Даже у деревенской околицы, где общая ребячья дорога начинает рассыпаться на отдельные, каждая к своему двору тропинки, никто от Васи не отстал, никто домой не повернул, а Вася и сам деловито, важно прошагал мимо своего дома. На задворках, на берегу здешней речки Тихвинки он сказал:

— А ну, кто со мной по льду кататься?

И все с великою готовностью ответили:

— Я! Я! Я!

Не стал отвечать один лишь Борька. Не стал потому, что ему вдруг сделалось обидно. Обидно оттого, что приглашать всех на лёд было не Васино право, а его, Борькино, право. Игру эту, как только речка замёрзла, придумал он, и приглашал ребят после уроков на лёд всегда он, а тут этот Вася не успел шлем на голову натащить, а уже полез в командиры.

Самое же обидное то, что первой на Васин клич отозвалась Даша Сапожкова.

Жила Даша Сапожкова всю жизнь рядышком с Борькой, в соседнем через дорогу доме. Они и до школы играли вместе, и в школу пошли вместе, а когда белобрысенькую, кругленькую, всегда румяную Дашу всё тот же Вася взял да и обозвал однажды не Сапожковой, а Ватрушкиной, то Борька так ему поддал, что тот сразу примолк.

Всех раньше, самой первой показал Борька Даше и вот эту вот игру. Игра была с виду пустяковой, а на самом деле до ужаса прекрасной. Надо было под берегом на мелком заливе среди мёрзлой и усыпанной снегом осоки найти ровную белую прогалину. Разбежаться и, рискуя попасть в полынью, проехаться под треск льда на каблуках по этой прогалине, а потом на тёмную, пропаханную в снегу дорожку лечь вниз лицом и глядеть на речное дно сквозь лёд.

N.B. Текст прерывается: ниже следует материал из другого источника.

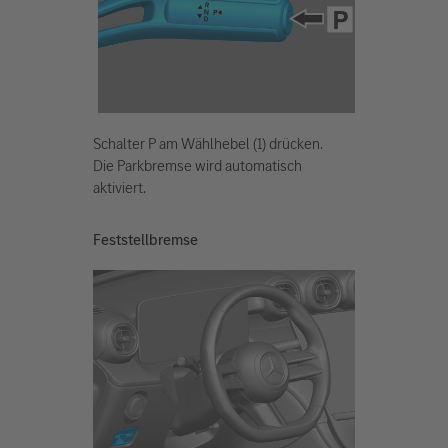
Schalter P am Wählhebel (1) drücken.
Die Parkbremse wird automatisch
aktiviert.
Feststellbremse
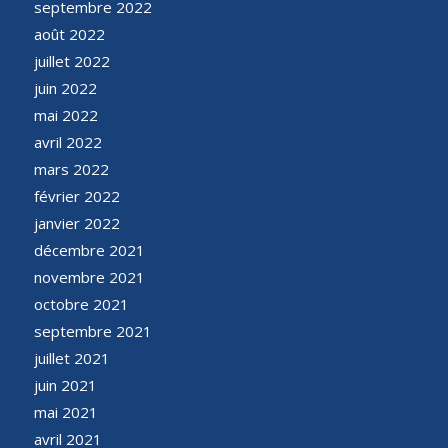
septembre 2022
août 2022
juillet 2022
juin 2022
mai 2022
avril 2022
mars 2022
février 2022
janvier 2022
décembre 2021
novembre 2021
octobre 2021
septembre 2021
juillet 2021
juin 2021
mai 2021
avril 2021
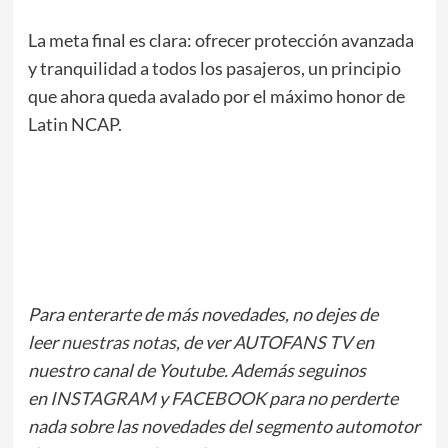
La meta final es clara: ofrecer protección avanzada
y tranquilidad a todos los pasajeros, un principio
que ahora queda avalado por el máximo honor de
Latin NCAP.
Para enterarte de más novedades, no dejes de
leer
nuestras notas
, de ver
AUTOFANS TV
en
nuestro canal de Youtube. Además seguinos
en
INSTAGRAM
y
FACEBOOK
para no perderte
nada sobre las novedades del segmento automotor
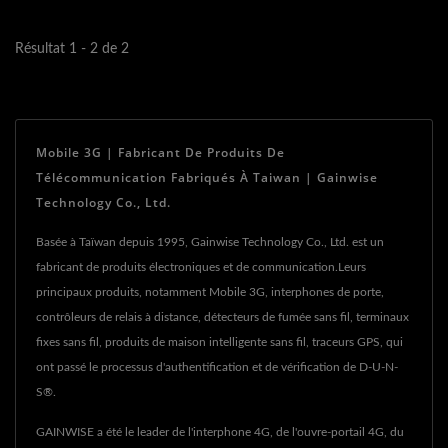
Résultat 1 - 2 de 2
Mobile 3G | Fabricant De Produits De
Télécommunication Fabriqués À Taiwan | Gainwise
Technology Co., Ltd.
Basée à Taïwan depuis 1995, Gainwise Technology Co., Ltd. est un
fabricant de produits électroniques et de communication.Leurs
principaux produits, notamment Mobile 3G, interphones de porte,
contrôleurs de relais à distance, détecteurs de fumée sans fil, terminaux
fixes sans fil, produits de maison intelligente sans fil, traceurs GPS, qui
ont passé le processus d'authentification et de vérification de D-U-N-
S®.
GAINWISE a été le leader de l'interphone 4G, de l'ouvre-portail 4G, du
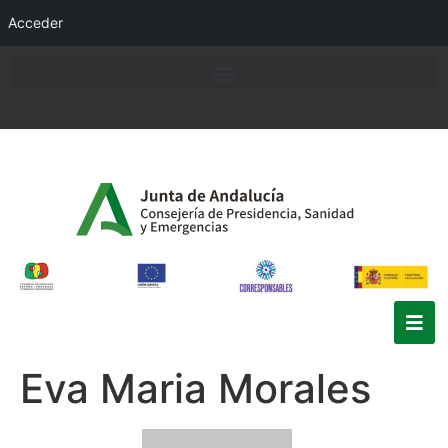
Acceder
Eva Maria Morales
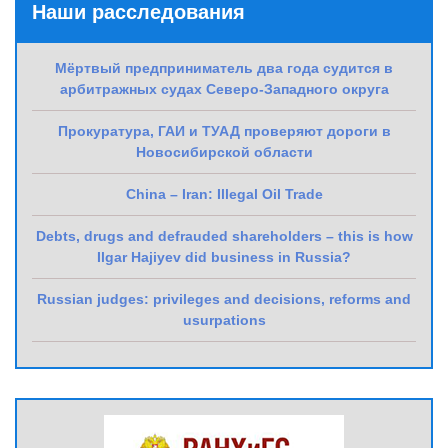
Наши расследования
Мёртвый предприниматель два года судится в
арбитражных судах Северо-Западного округа
Прокуратура, ГАИ и ТУАД проверяют дороги в
Новосибирской области
China – Iran: Illegal Oil Trade
Debts, drugs and defrauded shareholders – this is how
Ilgar Hajiyev did business in Russia?
Russian judges: privileges and decisions, reforms and
usurpations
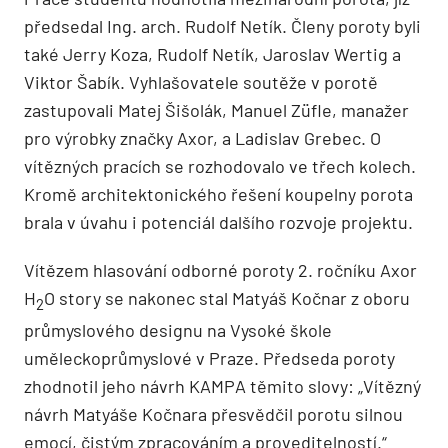
předsedal Ing. arch. Rudolf Netík. Členy poroty byli
také Jerry Koza, Rudolf Netík, Jaroslav Wertig a
Viktor Šabík. Vyhlašovatele soutěže v porotě
zastupovali Matej Šišolák, Manuel Züfle, manažer
pro výrobky značky Axor, a Ladislav Grebec. O
vítězných pracích se rozhodovalo ve třech kolech.
Kromě architektonického řešení koupelny porota
brala v úvahu i potenciál dalšího rozvoje projektu.
Vítězem hlasování odborné poroty 2. ročníku Axor
H
O story se nakonec stal Matyáš Kočnar z oboru
2
průmyslového designu na Vysoké škole
uměleckoprůmyslové v Praze. Předseda poroty
zhodnotil jeho návrh KAMPA těmito slovy: „Vítězný
návrh Matyáše Kočnara přesvědčil porotu silnou
emocí, čistým zpracováním a proveditelností.“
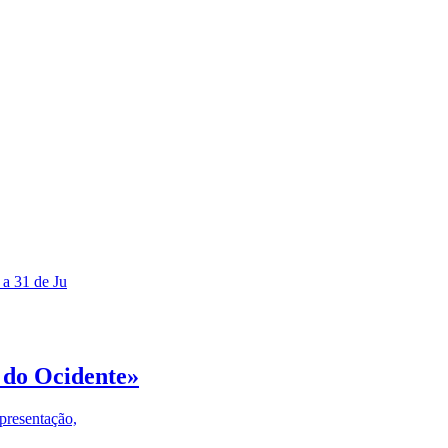
 a 31 de Ju
 do Ocidente»
presentação,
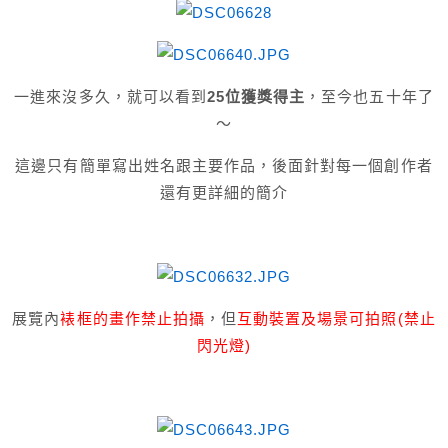
一進來沒多久，就可以看到
25位獲獎得主
，至今也五十年了
～
這邊只有簡單寫出姓名跟主要作品，後面針對每一個創作者
還有更詳細的簡介
展覽內
裱框的畫作禁止拍攝
，但
互動裝置及場景可拍照(禁止
閃光燈)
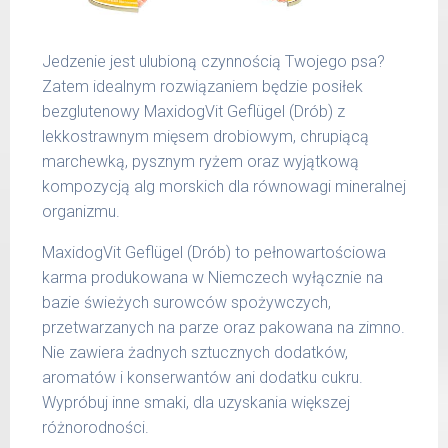
51 -
1200 g
65 kg
Jedzenie jest ulubioną czynnością Twojego psa?
Podane liczby są wartościami orientacyjnymi.
Zatem idealnym rozwiązaniem będzie posiłek
Indywidualne potrzeby zależne są od rasy,
bezglutenowy MaxidogVit Geflügel (Drób) z
aktywności, warunków hodowli oraz innych
lekkostrawnym mięsem drobiowym, chrupiącą
czynników.
marchewką, pysznym ryżem oraz wyjątkową
kompozycją alg morskich dla równowagi mineralnej
Waga netto/Nr art.: 200 g/1000 | 400
organizmu.
g/1016 | 800 g/1024
MaxidogVit Geflügel (Drób) to pełnowartościowa
karma produkowana w Niemczech wyłącznie na
bazie świeżych surowców spożywczych,
przetwarzanych na parze oraz pakowana na zimno.
Nie zawiera żadnych sztucznych dodatków,
aromatów i konserwantów ani dodatku cukru.
Wypróbuj inne smaki, dla uzyskania większej
różnorodności.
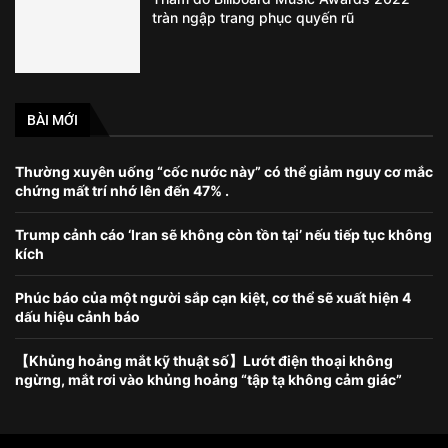
tràn ngập trang phục quyến rũ
BÀI MỚI
Thường xuyên uống “cốc nước này” có thể giảm nguy cơ mắc
chứng mất trí nhớ lên đến 47% .
Trump cảnh cáo ‘Iran sẽ không còn tồn tại’ nếu tiếp tục không
kích
Phúc báo của một người sắp cạn kiệt, cơ thể sẽ xuất hiện 4
dấu hiệu cảnh báo
【Khủng hoảng mắt kỹ thuật số】Lướt điện thoại không
ngừng, mắt rơi vào khủng hoảng “tập tạ không cảm giác”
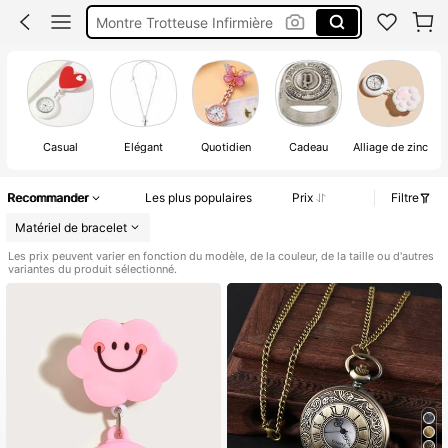
Infirmière Accessoires
Troteuse Infirmière
Montre Infirmière
Casual
Élégant
Quotidien
Cadeau
Alliage de zinc
Recommander
Les plus populaires
Prix
Filtre
Matériel de bracelet
Les prix peuvent varier en fonction du modèle, de la couleur, de la taille ou d'autres
variantes du produit sélectionné.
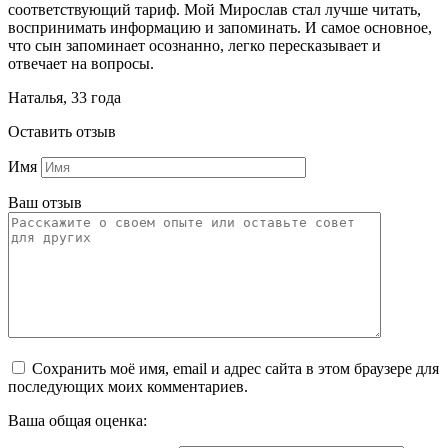
соответствующий тариф. Мой Мирослав стал лучше читать,
воспринимать информацию и запоминать. И самое основное,
что сын запоминает осознанно, легко пересказывает и
отвечает на вопросы.
Наталья, 33 года
Оставить отзыв
Имя
Ваш отзыв
Сохранить моё имя, email и адрес сайта в этом браузере для
последующих моих комментариев.
Ваша общая оценка:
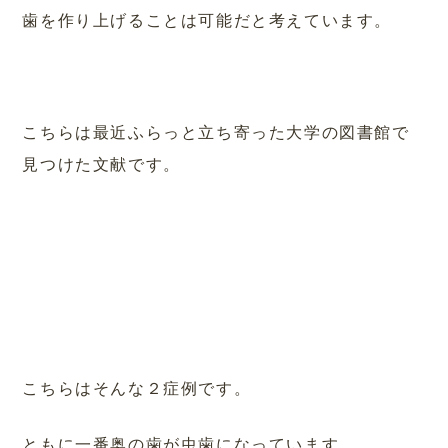
歯を作り上げることは可能だと考えています。
こちらは最近ふらっと立ち寄った大学の図書館で
見つけた文献です。
こちらはそんな２症例です。
ともに一番奥の歯が虫歯になっています。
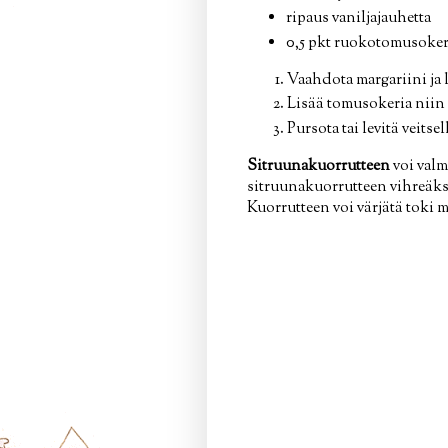
ripaus vaniljajauhetta
0,5 pkt ruokotomusoker
Vaahdota margariini ja 
Lisää tomusokeria niin 
Pursota tai levitä veits
Sitruunakuorrutteen
voi val
sitruunakuorrutteen vihreäksi
Kuorrutteen voi värjätä toki m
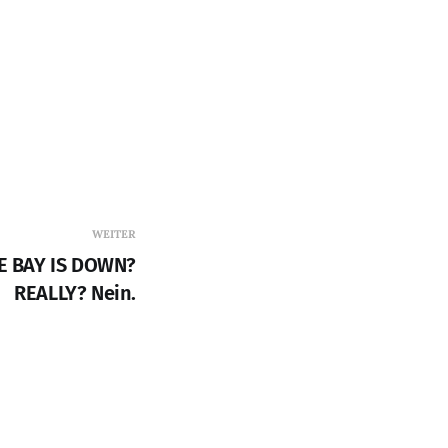
WEITER
E BAY IS DOWN?
REALLY? Nein.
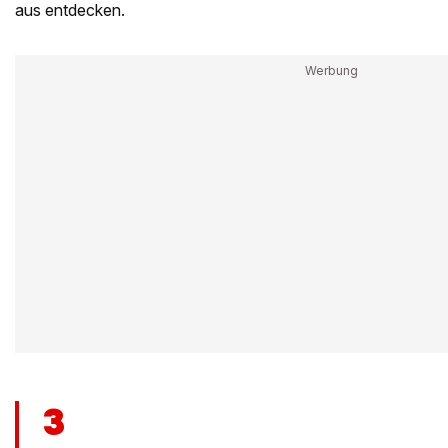
aus entdecken.
3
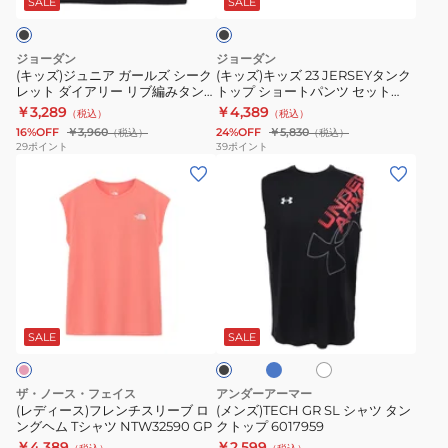
ン
ッ
SALE
SALE
ク
ー
タ
ク
ル
ン
ト
ジョーダン
ジョーダン
ズ
ク
ッ
(キッズ)ジュニア ガールズ シーク
(キッズ)キッズ 23 JERSEYタンク
レット ダイアリー リブ編みタン
トップ ショートパンツ セット
シ
ト
プ
クトップ 45F892-023
85C919-G0H
￥3,289
￥4,389
（税込）
（税込）
ー
ッ
6007590
16%OFF
￥3,960
24%OFF
￥5,830
（税込）
（税込）
ク
プ
002
29
ポイント
39
ポイント
(レ
(メ
レ
シ
デ
ン
ッ
ョ
ィ
ズ)TECH
ト
ー
ー
GR
ダ
ト
ス)
SL
イ
パ
フ
シ
ア
ン
ロ
ホ
ブ
レ
ャ
リ
ツ
イ
ワ
ラ
ヤ
ン
ツ
イ
ー
セ
ッ
SALE
SALE
ル
ト
ク
チ
タ
リ
ッ
ブ
ス
ン
ブ
ト
ル
ザ・ノース・フェイス
アンダーアーマー
ー
リ
ク
編
85C919-
(レディース)フレンチスリーブ ロ
(メンズ)TECH GR SL シャツ タン
ングヘム Tシャツ NTW32590 GP
クトップ 6017959
ー
ト
み
G0H
￥4,389
￥2,599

Бывало так, что там ничего особенного и не видно. Одна только жёлтая рябь песка на дне да катящиеся по дну, по течению чёрные мусоринки, палые листья. Но бывало и так, что лежишь, смотришь, а под тобою, словно странный лес, качаются тёмно-зелёные водоросли, и вдруг в этой темноте что-то блеснёт, каким-то неуловимым, мгновенным толчком выскочит на светлое место и — замрёт. И ты, ошеломлённый, видишь чуть ли не в вершке от глаз своих живую, краснопёрую, с полосками на боках рыбку!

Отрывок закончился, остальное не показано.